We are much better at early identification than we are at doing anything about it. We can image the brain with PET scanning and functional MRI, and, increasingly, we can identify people who are at risk of getting dementia or who have it in the earliest stages. You can also identify them with psychological tests. Sometimes, just by doing an assessment on the basis of their functioning day-to-day, we can tell when things are starting to slip. Nevertheless, once we do that, we have very little to offer. Right now, what we’re offering are lifestyle changes, recommendations for diet, exercise – all the things that are good for the heart you would also do to make the brain feel better. 

It’s thought that dementia probably starts 20 or 30 years before the disease actually becomes identifiable, and there are some factors that are probably related to various forms of dementia, such as blood flow problems, which may be amenable to lifestyle change. So keeping your blood pressure under control, keeping cholesterol low, exercising, eating one of those great diets like the Mediterranean diet – all those things are probably useful.

There may also be some use in tuning up the intellectual side of the brain.
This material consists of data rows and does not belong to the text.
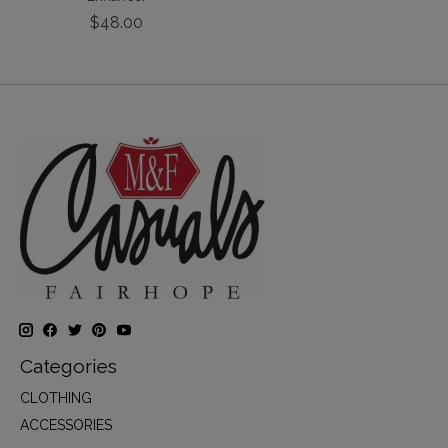
$48.00
Categories
CLOTHING
ACCESSORIES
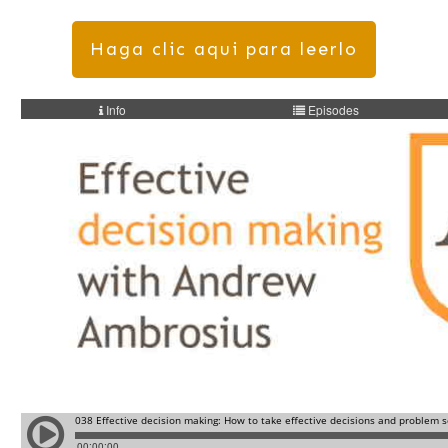
Haga clic aqui para leerlo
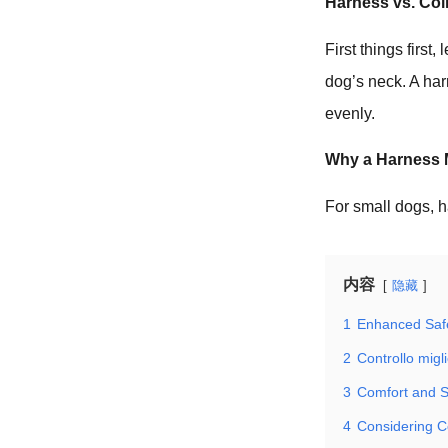
Harness vs. Col
First things first
dog’s neck. A ha
evenly.
Why a Harness M
For small dogs, h
内容
隐藏
1
Enhanced Saf
2
Controllo migl
3
Comfort and S
4
Considering C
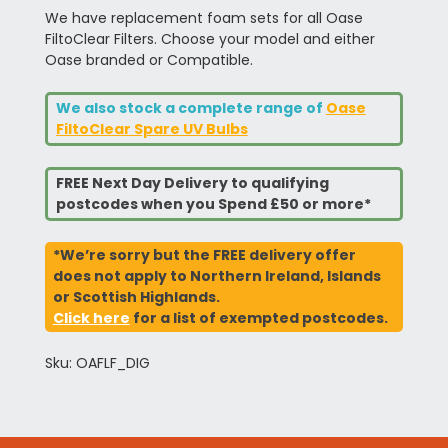
We have replacement foam sets for all Oase
FiltoClear Filters. Choose your model and either
Oase branded or Compatible.
We also stock a complete range of
Oase
FiltoClear Spare UV Bulbs
FREE Next Day Delivery to qualifying
postcodes when you Spend £50 or more*
*We’re sorry but the FREE delivery offer
does not apply to Northern Ireland, Islands
or Scottish Highlands.
Click here
for a list of exempted postcodes.
Sku: OAFLF_DIG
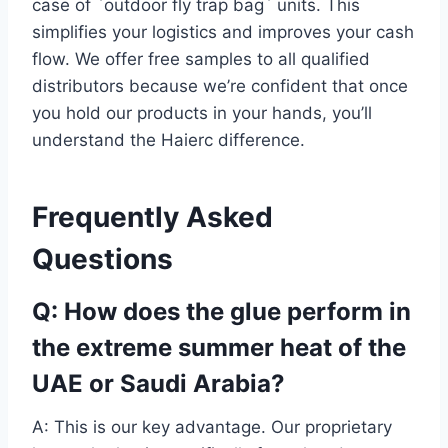
case of `outdoor fly trap bag` units. This
simplifies your logistics and improves your cash
flow. We offer free samples to all qualified
distributors because we’re confident that once
you hold our products in your hands, you’ll
understand the Haierc difference.
Frequently Asked
Questions
Q: How does the glue perform in
the extreme summer heat of the
UAE or Saudi Arabia?
A: This is our key advantage. Our proprietary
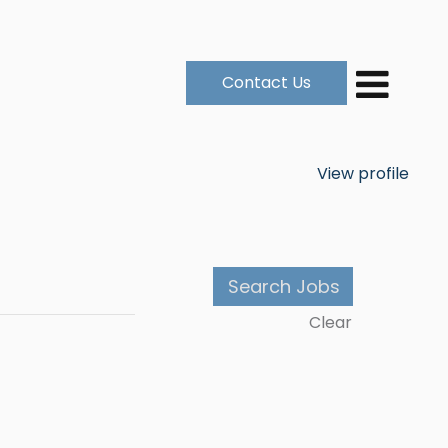
Contact Us
View profile
Clear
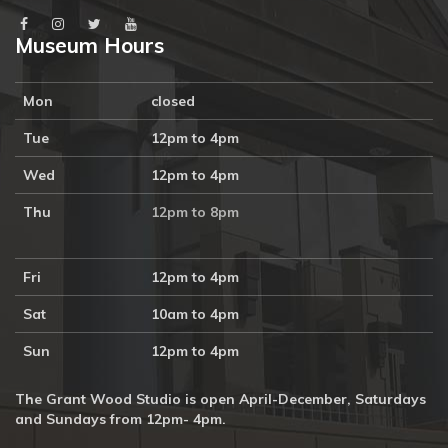
Museum Hours
Mon
closed
Tue
12pm to 4pm
Wed
12pm to 4pm
Thu
12pm to 8pm
Fri
12pm to 4pm
Sat
10am to 4pm
Sun
12pm to 4pm
The Grant Wood Studio is open April-December, Saturdays
and Sundays from 12pm- 4pm.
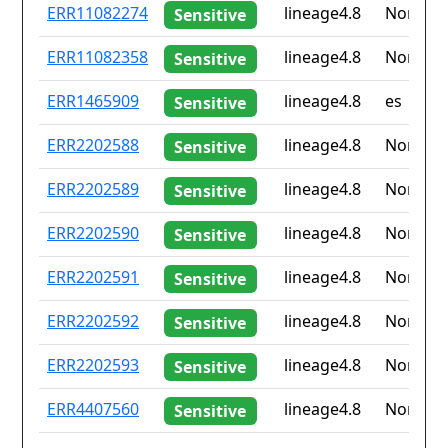
ID
Drug
Lineage
Countr
ERR11082274
lineage4.8
None
Sensitive
resistance
iso2
ERR11082358
lineage4.8
None
Sensitive
ERR1465909
lineage4.8
es
Sensitive
ERR2202588
lineage4.8
None
Sensitive
ERR2202589
lineage4.8
None
Sensitive
ERR2202590
lineage4.8
None
Sensitive
ERR2202591
lineage4.8
None
Sensitive
ERR2202592
lineage4.8
None
Sensitive
ERR2202593
lineage4.8
None
Sensitive
ERR4407560
lineage4.8
None
Sensitive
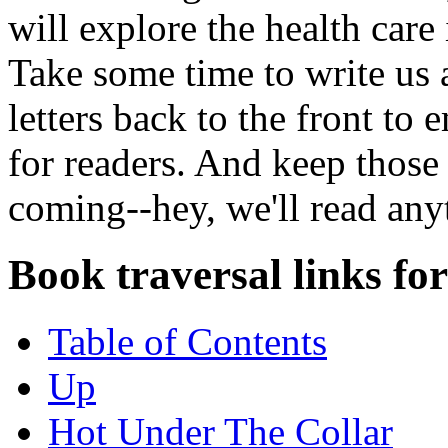
will explore the health care
Take some time to write us 
letters back to the front to
for readers. And keep those 
coming--hey, we'll read any
Book traversal links fo
Table of Contents
Up
Hot Under The Collar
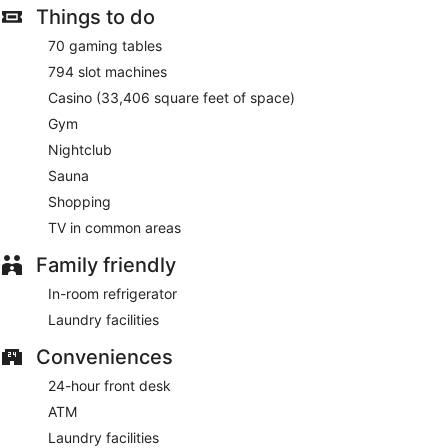
Things to do
70 gaming tables
794 slot machines
Casino (33,406 square feet of space)
Gym
Nightclub
Sauna
Shopping
TV in common areas
Family friendly
In-room refrigerator
Laundry facilities
Conveniences
24-hour front desk
ATM
Laundry facilities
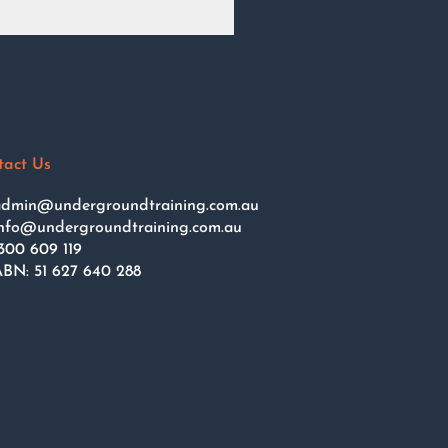
tact Us
dmin@undergroundtraining.com.au
nfo@undergroundtraining.com.au
300 609 119
BN: 51 627 640 288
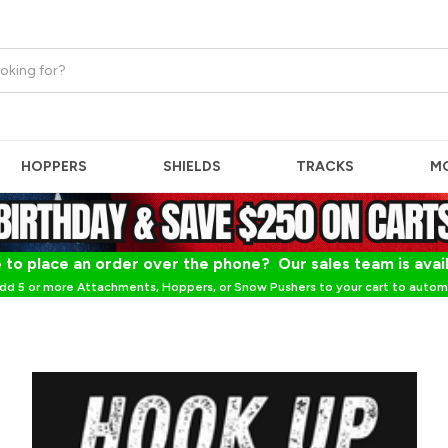
HOPPERS
SHIELDS
TRACKS
M
 to place an order over the phone? Our sales team is avai
dd 5 or more Attachments, Hoppers, or Snow Pushers to your cart to automa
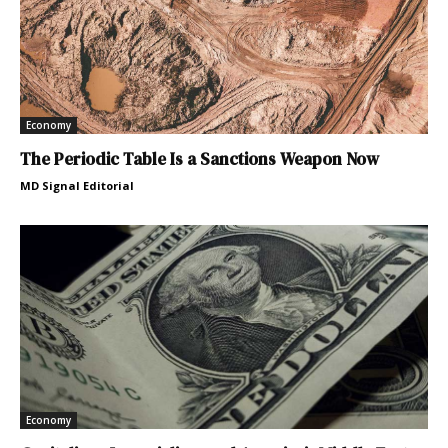
Economy
The Periodic Table Is a Sanctions Weapon Now
MD Signal Editorial
Economy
There is some data that the more highly educated people are, the more they’re protected. I don’t think it actually protects against getting the disease, but it may push the worst effects forward so that they emerge a bit later in life. I would say the most effective things are those things people really like to do. It is probable that novel social interactions of various sorts – where we are stretching our brains and engaging with people and thinking out of the box – are beneficial. That kind of creativity is probably a lot more effective than brain gyms or any other games, but I’d say if you love crosswords – do them.

This interview has been edited and condensed for style and clarity.